The goal is to create the following dashboard with the sidebar section on the left and the content section on the right.

In the previous part, we have completed the sidebar setup as shown in the figure below, and now we will create graphs in Plotly.

Create Graphs with Plotly

This dashboard will display the following four graphs.

  • Pie chart showing the distribution of target variable.
  • Bar chart showing the distribution of the categorical variable selected in the first drop-down list
  • Chart of probability distribution showing the distribution of the continuous variable selected in the second dropdown
  • Correlation matrix heatmap of multiple continuous variables selected in the third drop-down list

Except for the pie chart, callbacks are set up so that the graph is updated according to the selection in the Sidebar drop-down list, but first, create the graph in Plotly without thinking about callbacks.

Plotly Modules

Plotly has three modules: Plotly Express, Graph Objects, and Figure Factory. Since Plotly Express is the easiest way to draw graphs with the least amount of code, Plotly’s official recommendation is to use it as the first option. In this case, Plotly Express is used for the pie chart and the bar chart, and Figure Factory is used for the probability distribution and the heatmap.
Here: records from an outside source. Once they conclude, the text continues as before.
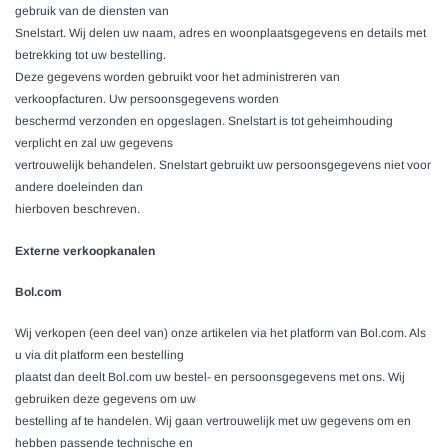
gebruik van de diensten van
Snelstart
. Wij delen uw naam, adres en woonplaatsgegevens en details met
betrekking tot uw bestelling.
Deze gegevens worden gebruikt voor het administreren van
verkoopfacturen. Uw persoonsgegevens worden
beschermd verzonden en opgeslagen.
Snelstart
is tot geheimhouding
verplicht en zal uw gegevens
vertrouwelijk behandelen.
Snelstart
gebruikt uw persoonsgegevens niet voor
andere doeleinden dan
hierboven beschreven.
Externe verkoopkanalen
Bol.com
Wij verkopen (een deel van) onze artikelen via het platform van Bol.com. Als
u via dit platform een bestelling
plaatst dan deelt Bol.com uw bestel- en persoonsgegevens met ons. Wij
gebruiken deze gegevens om uw
bestelling af te handelen. Wij gaan vertrouwelijk met uw gegevens om en
hebben passende technische en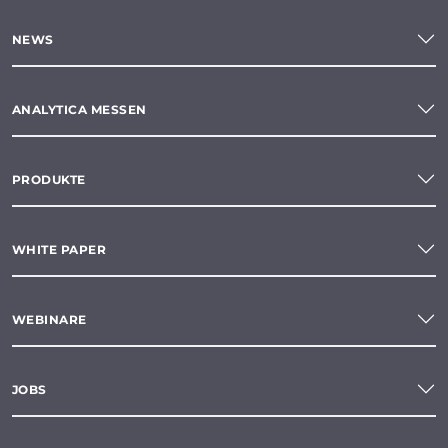
NEWS
ANALYTICA MESSEN
PRODUKTE
WHITE PAPER
WEBINARE
JOBS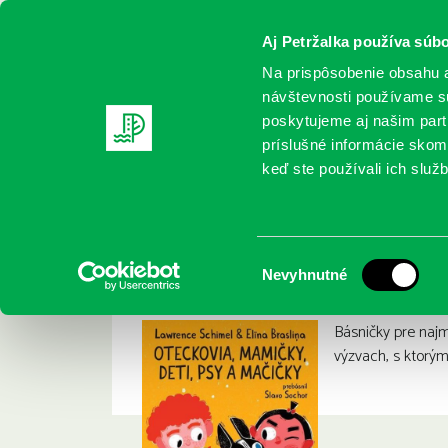
Aj Petržalka používa súbo
Na prispôsobenie obsahu a
návštevnosti používame sú
poskytujeme aj našim partn
REGISTRUJTE SA
ONLINE KATALÓ
príslušné informácie skomb
keď ste používali ich služb
Domov
Nové knihy
Schimel, Lawrence: Oteckovia, mami
Schimel, Lawrence:
:
Výber
Nevyhnutné
súhlasu
Básničky pre naj
výzvach, s ktorým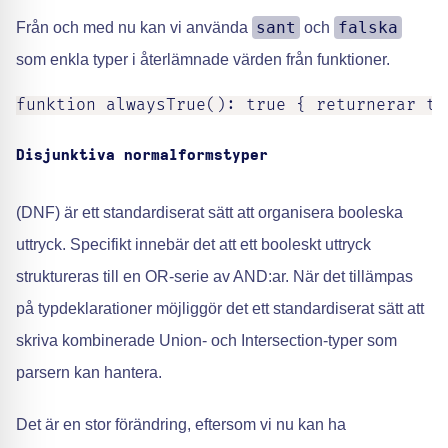
sant
falska
Från och med nu kan vi använda
och
som enkla typer i återlämnade värden från funktioner.
funktion alwaysTrue(): true { returnerar tr
Disjunktiva normalformstyper
(DNF) är ett standardiserat sätt att organisera booleska
uttryck. Specifikt innebär det att ett booleskt uttryck
struktureras till en OR-serie av AND:ar. När det tillämpas
på typdeklarationer möjliggör det ett standardiserat sätt att
skriva kombinerade Union- och Intersection-typer som
parsern kan hantera.
Det är en stor förändring, eftersom vi nu kan ha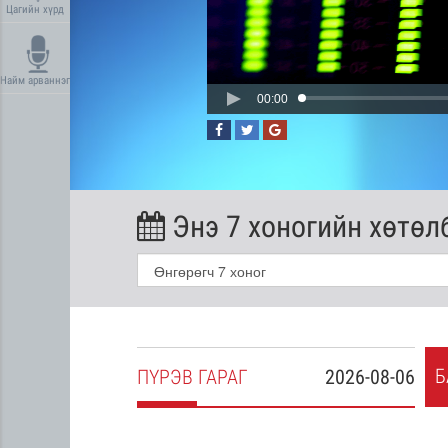
Цагийн хүрд
Найм арваннэг
00:00
Энэ 7 хоногийн хөтөл
Б
2026-08-05
ПҮ
РЭВ
ГАРАГ
2026-08-06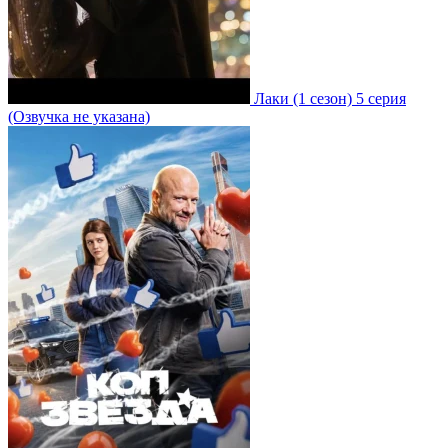
Лаки
(1 сезон)
5 серия
(Озвучка не указана)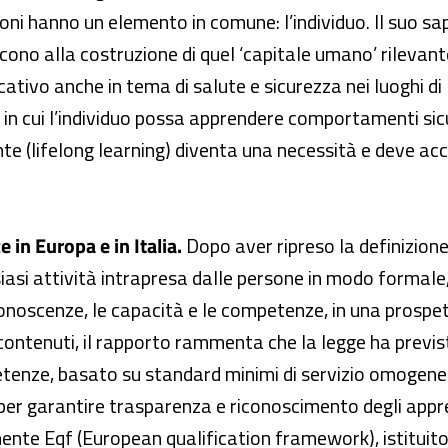
oni hanno un elemento in comune: l’individuo. Il suo sap
cono alla costruzione di quel ‘capitale umano’ rilevant
ativo anche in tema di salute e sicurezza nei luoghi di
n cui l’individuo possa apprendere comportamenti sicu
e (lifelong learning) diventa una necessità e deve ac
 in Europa e in Italia.
Dopo aver ripreso la definizio
si attività intrapresa dalle persone in modo formale,
e conoscenze, le capacità e le competenze, in una prospet
ontenuti, il rapporto rammenta che la legge ha previst
tenze, basato su standard minimi di servizio omogenei s
ea per garantire trasparenza e riconoscimento degli appr
nte Eqf (European qualification framework), istituito 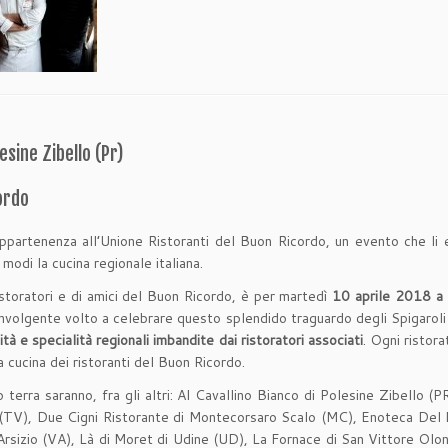
lesine Zibello (Pr)
cordo
appartenenza all’Unione Ristoranti del Buon Ricordo, un evento che li
modi la cucina regionale italiana.
toratori e di amici del Buon Ricordo, è per martedì
10 aprile 2018 a P
nvolgente volto a celebrare questo splendido traguardo degli Spigaroli 
ità e specialità regionali imbandite dai ristoratori associati
. Ogni ristora
cucina dei ristoranti del Buon Ricordo.
loro terra saranno, fra gli altri: Al Cavallino Bianco di Polesine Zibell
 (TV), Due Cigni Ristorante di Montecorsaro Scalo (MC), Enoteca Del D
Arsizio (VA), Là di Moret di Udine (UD), La Fornace di San Vittore Olo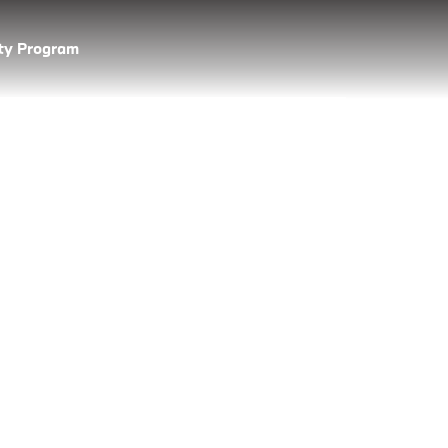
lty Program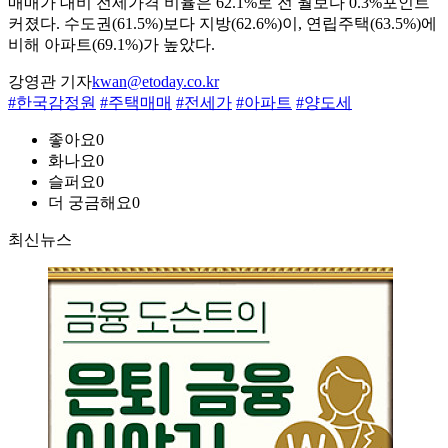
매매가 대비 전세가격 비율은 62.1%로 전 월보다 0.3%포인트
커졌다. 수도권(61.5%)보다 지방(62.6%)이, 연립주택(63.5%)에
비해 아파트(69.1%)가 높았다.
강영관 기자
kwan@etoday.co.kr
#한국감정원
#주택매매
#전세가
#아파트
#양도세
좋아요
0
화나요
0
슬퍼요
0
더 궁금해요
0
최신뉴스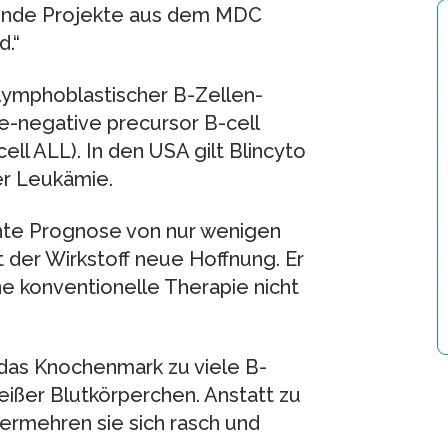
ende Projekte aus dem MDC
d.“
lymphoblastischer B-Zellen-
-negative precursor B-cell
ll ALL). In den USA gilt Blincyto
er Leukämie.
chte Prognose von nur wenigen
 der Wirkstoff neue Hoffnung. Er
ine konventionelle Therapie nicht
das Knochenmark zu viele B-
eißer Blutkörperchen. Anstatt zu
vermehren sie sich rasch und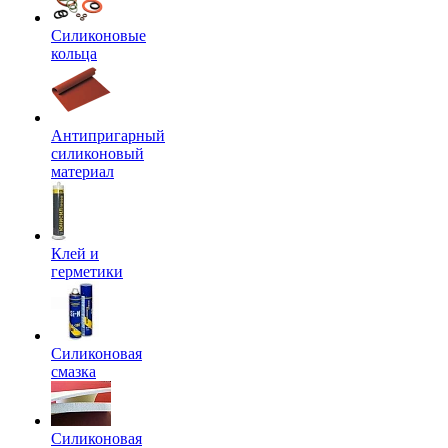
Силиконовые
кольца
Антипригарный
силиконовый
материал
Клей и
герметики
Силиконовая
смазка
Силиконовая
Note: When drawing distributions, it is recommended to use histogram in Plotly Express, but since it does not support probability density distribution (KDE plot) as in this case, ff.create_distplot is used. And also, when drawing annotated heatmaps, it is recommended to use imshow in Plotly Express but in this case, it is not easy to remove the legend and set the color scale based on blue, so ff.create_annotated_heatmap is used. For more information on the Plotly module, please see the following article.

Import the necessary modules.

import plotly.express as px
import plotly.figure_factory as ff

Sidebar Section

First, the pie chart is used as an example to illustrate the process from graph creation to display in Dash. The percentage of the target variables 0 and 1 in the total is calculated and assigned to the pie variable, and the graph is assigned to the fig_pie variable.
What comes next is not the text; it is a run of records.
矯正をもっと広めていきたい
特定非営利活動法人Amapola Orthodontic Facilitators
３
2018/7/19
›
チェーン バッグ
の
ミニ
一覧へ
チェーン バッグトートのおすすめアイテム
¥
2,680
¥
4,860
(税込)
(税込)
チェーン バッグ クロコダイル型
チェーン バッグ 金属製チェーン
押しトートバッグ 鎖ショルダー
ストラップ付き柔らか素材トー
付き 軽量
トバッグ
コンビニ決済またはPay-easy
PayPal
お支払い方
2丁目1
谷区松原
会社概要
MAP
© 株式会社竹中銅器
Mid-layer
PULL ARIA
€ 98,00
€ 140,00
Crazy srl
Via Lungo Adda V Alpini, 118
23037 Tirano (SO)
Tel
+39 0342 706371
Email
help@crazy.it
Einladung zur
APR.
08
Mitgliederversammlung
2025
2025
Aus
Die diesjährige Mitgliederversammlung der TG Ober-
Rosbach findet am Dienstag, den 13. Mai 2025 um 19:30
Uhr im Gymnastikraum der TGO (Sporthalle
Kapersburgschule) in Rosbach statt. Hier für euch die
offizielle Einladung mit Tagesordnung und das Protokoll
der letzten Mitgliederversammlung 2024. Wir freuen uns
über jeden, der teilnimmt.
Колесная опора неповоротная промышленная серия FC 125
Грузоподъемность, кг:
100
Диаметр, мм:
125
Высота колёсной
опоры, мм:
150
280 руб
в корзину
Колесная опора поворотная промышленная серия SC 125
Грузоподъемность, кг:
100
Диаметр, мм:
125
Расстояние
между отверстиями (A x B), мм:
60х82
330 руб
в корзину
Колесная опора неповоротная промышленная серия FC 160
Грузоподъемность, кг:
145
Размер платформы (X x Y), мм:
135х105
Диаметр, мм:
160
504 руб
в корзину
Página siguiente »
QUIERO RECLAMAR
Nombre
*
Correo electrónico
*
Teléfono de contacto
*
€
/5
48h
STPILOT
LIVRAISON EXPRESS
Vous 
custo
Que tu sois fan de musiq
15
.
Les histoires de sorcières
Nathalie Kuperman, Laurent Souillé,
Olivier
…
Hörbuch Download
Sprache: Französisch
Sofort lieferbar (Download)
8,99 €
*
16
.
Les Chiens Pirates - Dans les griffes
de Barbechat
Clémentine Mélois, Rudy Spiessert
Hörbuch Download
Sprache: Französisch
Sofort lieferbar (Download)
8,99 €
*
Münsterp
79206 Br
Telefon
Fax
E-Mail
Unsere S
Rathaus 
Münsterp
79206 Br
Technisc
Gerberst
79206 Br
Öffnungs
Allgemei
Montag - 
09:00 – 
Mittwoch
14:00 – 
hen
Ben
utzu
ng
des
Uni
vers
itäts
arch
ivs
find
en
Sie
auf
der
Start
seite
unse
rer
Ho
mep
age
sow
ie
df = pd.read_csv('data/data_sample.csv')

pie = df.groupby('target').count()['id'] / len(df)

fig_pie = px.pie(pie.reset_index(),
                 values='id',
                 names='target',
                 hole=0.3,
                 color_discrete_sequence=['#bad6eb', '#2b7bba'])

fig_pie.update_layout(width=320,
                      height=250,
                      margin=dict(l=30, r=10, t=10, b=10),
                      paper_bgcolor='rgba(0,0,0,0)',
                      )

Create a pie chart using px.pie. The first argument is a data frame containing the percentage and label [0,1] of each target variable. The values and names arguments specify the column name that contains the target variable percentage and label name. The hole argument sets the size of the hole in the center of the pie chart, and the last argument specifies the color of the marker in dictionary form. This time, all graph colors are blue. #bad6eb means relatively light blue and #2b7bba means relatively dark blue.

Next, use update_layout to set the details of the graph. Set the arguments as follows.

  • width: Graph Width
  • height: Graph Vertical
  • margin: Graph margins. l, r, t, b set left, right, top, and bottom margins, respectively.
  • paper_bgcolor: Graph background color. In this case, the background color of the Plotly graph is set to transparent because the background color of the Sidebar is already set to bg-light.

Set the pie chart to appear at the bottom of the Sidebar. Rewrite the last dbc.Row we created in the previous part as follows.

dbc.Row(
            [
                html.Div([
                    html.P('Target Variables', className='font-weight-bold'),
                    dcc.Graph(figure=fig_pie)
                    ])
                ],
            style={"height": "45vh", 'margin': '8px'}
            )

Simply add dcc.Graph and specify fig_pie as the figure argument. html.P and dcc.Graph components are enclosed in html.Div to avoid unnatural margins.

If we run the code here, we will see that the pie chart is displayed.

Content Section

Next, create a graph of the content section. Since this is before setting up the callbacks, we will create a bar chart for the categorical variable cat0, a probability distribution for the continuous variable cont0, and a correlation matrix heat map for all continuous and target variables. Create them with the variable names fig_bar, fig_dist, and fig_corr, respectively.

# bar chart
cat_pick = 'cat0'
bar_df = df.groupby(['target', cat_pick]).count()['id'].reset_index()
bar_df['target'] = bar_df['target'].replace({0: 'target=0', 1: 'target=1'})

fig_bar = px.bar(bar_df,
                 x=cat_pick,
                 y="id",
                 color="target",
                 color_discrete_sequence=['#bad6eb', '#2b7bba'])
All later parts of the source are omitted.